### [Saved entries]
===============

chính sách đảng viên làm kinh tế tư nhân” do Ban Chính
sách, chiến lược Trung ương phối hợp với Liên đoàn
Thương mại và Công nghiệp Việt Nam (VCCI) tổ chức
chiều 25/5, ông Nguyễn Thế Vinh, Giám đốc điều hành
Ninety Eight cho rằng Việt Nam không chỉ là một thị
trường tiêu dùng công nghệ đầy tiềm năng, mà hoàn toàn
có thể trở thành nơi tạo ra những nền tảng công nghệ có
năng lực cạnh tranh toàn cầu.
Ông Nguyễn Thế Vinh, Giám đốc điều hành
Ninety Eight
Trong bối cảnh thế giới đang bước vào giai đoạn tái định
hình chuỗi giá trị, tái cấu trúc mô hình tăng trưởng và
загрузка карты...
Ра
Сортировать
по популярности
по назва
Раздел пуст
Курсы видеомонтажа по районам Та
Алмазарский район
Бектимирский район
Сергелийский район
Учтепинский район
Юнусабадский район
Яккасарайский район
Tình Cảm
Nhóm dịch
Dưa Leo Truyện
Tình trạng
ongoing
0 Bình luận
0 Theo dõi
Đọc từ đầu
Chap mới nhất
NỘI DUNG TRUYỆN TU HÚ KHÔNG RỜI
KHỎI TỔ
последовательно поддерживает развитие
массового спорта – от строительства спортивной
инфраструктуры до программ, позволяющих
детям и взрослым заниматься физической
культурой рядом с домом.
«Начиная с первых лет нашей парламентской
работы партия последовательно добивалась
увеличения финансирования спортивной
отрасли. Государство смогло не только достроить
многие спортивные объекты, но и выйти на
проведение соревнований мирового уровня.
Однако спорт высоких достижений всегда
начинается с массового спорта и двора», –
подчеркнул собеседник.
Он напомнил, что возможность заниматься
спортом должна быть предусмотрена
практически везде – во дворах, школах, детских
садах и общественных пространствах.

===============

### [Problem to work on]
Only lines that contain the string "спортивной" count; pick each one out of the records and copy it.

### [Reply]
массового спорта – от строительства спортивной
увеличения финансирования спортивной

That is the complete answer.